La vida se toma como el vino
En cierto modo, El Camino del Vino propone un misterio. La película resulta ser el proceso mediante el cual ese misterio se intenta desentrañar, de la manera más imaginativa, es decir cinematográfica posible. Un uruguayo que vive en Miami llamado Charlie Arturaola, de profesión sommelier, asiste a una especie de congreso en Buenos Aires y en plena faena pierde inexplicablemente su capacidad para diferenciar con propiedad un vino de otro. Esto da enseguida lugar a una serie de escenas muy graciosas en las que el hombre deber recurrir a un auténtico arsenal de lugares comunes para salir del paso y representar la comedia de su autoridad en la materia lo mejor que puede. El misterio en realidad no es solo el de una habilidad desaparecida de golpe sino el del propio vino, el de su industrialización, comercialización y puesta en valor: un mundo dentro del mundo, una especie de dimensión paralela con sus reglas de etiqueta, sus procedimientos, sus saberes, incluso su propio lenguaje, esa poética tan particular que suele oscilar entre la cursilería y el disparate. Aconsejado por Michel Rolland, un magnate francés del vino afincado en Mendoza al que acude desesperado a visitar como si se tratara de un viejo gurú, pródigo en sabiduría y dictámenes infalibles, el tipo emprende entonces un insensato peregrinaje por los viñedos de la provincia con la idea de que solo la cata sistemática de los mejores ejemplares del ramo será capaz de devolverle esa capacidad dolorosamente perdida que lo distinguió hasta ahora y que lo ha convertido en una estrella mundial de su especialidad.

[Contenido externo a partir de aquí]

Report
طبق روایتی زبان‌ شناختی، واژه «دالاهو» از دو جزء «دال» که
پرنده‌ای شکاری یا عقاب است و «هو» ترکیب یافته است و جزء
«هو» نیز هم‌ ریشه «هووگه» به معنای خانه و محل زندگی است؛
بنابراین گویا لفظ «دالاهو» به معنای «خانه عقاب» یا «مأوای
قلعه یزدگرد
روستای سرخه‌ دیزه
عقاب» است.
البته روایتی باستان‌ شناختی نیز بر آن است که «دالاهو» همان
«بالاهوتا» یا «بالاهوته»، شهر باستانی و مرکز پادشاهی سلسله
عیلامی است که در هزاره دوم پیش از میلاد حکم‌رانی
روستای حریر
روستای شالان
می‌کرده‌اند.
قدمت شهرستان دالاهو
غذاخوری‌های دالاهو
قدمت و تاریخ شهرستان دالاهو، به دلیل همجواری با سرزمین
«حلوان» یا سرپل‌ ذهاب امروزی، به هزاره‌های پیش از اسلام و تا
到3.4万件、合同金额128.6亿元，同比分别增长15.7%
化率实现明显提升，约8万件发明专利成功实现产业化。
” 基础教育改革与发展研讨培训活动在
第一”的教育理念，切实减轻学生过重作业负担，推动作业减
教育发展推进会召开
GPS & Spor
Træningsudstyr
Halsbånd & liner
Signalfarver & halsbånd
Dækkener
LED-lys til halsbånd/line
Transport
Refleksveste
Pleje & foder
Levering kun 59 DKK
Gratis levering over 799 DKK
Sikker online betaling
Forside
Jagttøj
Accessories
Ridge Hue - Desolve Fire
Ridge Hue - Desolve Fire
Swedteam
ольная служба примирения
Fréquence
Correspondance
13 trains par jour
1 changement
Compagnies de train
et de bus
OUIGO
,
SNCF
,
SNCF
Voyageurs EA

Como se puede apreciar en la película, el universo del vino es trasnacional, su producción, tasación y colocación en el mercado se presentan como una disciplina que se saltea alegremente las fronteras y refuta cualquier superstición provinciana, pero no puede evitar exhibir, también, la sospecha de una naturaleza esquiva, propicia al manejo fraudulento, que se guarda como un secreto bajo siete llaves. Para describir ese mundo con marcada tendencia a la patraña y la simulación, el director Nicolás Carrera resuelve distribuir certeros golpes de una comicidad sorda y amigable a la vez, que se expande y relampaguea ligeramente en esta aventura del conocimiento que resulta ser también una pequeña tragedia bordeada de ridículo. De pronto, Arturaola –la noticia para los neófitos en el tema como quien esto escribe es que el hombre existe de verdad, y en Google se encuentran descripciones referidas a su persona que van del muy corriente sommelier o enólogo, a “wine educator”– se ve convertido en una suerte de detective, obligado por el mal que lo aqueja a bucear en su propia mente para reencontrarse con las condiciones capaces de propiciar la vuelta de un placer perdido. Pero para ello debe sobre todo salirse de sí mismo, volcarse a los caminos a ver qué encuentra, si no es con su paladar estropeado será tal vez con su memoria y su emoción: hay que decir que el uruguayo es uno de los personajes más simpáticos y graciosos que se hayan visto en la pantalla en muchísimo tiempo. Haberlo encontrado es un mérito mayor de esta película singular.
El caso es que el tipo recorre los viñedos haciéndoles a los dueños un verso distinto para que lo dejen tomar sus vinos más selectos. Pero cada experiencia termina siendo igual de infructuosa que la anterior y Arturaola vuelve derrotado a contarle sus cuitas al conocido chef Donato De Santis, que le da un consejo más desatinado que el otro mediante unos deliciosos pasos de comedia que forman parte importante del tono de distinción lunática que identifica la película. En El Camino del Vino –las insólitas mayúsculas que vienen con el título quizá no sean el producto de un énfasis medio tilingo sino una reafirmación destinada a subrayar el proceso de transformación personal de índole casi mística que atraviesa el protagonista (se me ocurre, son especulaciones)– tienden a confundirse en forma deliberada la aventura módica y el apunte autobiográfico, el arrebato íntimo y la tercera persona, el documental y el trazo palpable de ficción, con el resultado evidente de que un personaje absolutamente fuera de norma como Arturaola solo se deja regir, al margen de cualquier guión, por el impulso de su impar capacidad para la comedia y de su histrionismo. Al final, en una secuencia de extraordinaria gracia y calidez, el atribulado sommelier parece ajustar cuentas con un pasado que en El Camino del Vino apenas se atisba y que podría en verdad ser parte de otra película, eso que ahora se hace llamar en la industria con el horrísono nombre de precuela. La película no se reserva alguna clase de verdad trascendental de último minuto pero se las arregla para observar con un dejo de melancolía el carácter de un mundo esencialmente distante y autorregulado que parece hacer de la influencia espuria y la simulación el motor secreto de su existencia.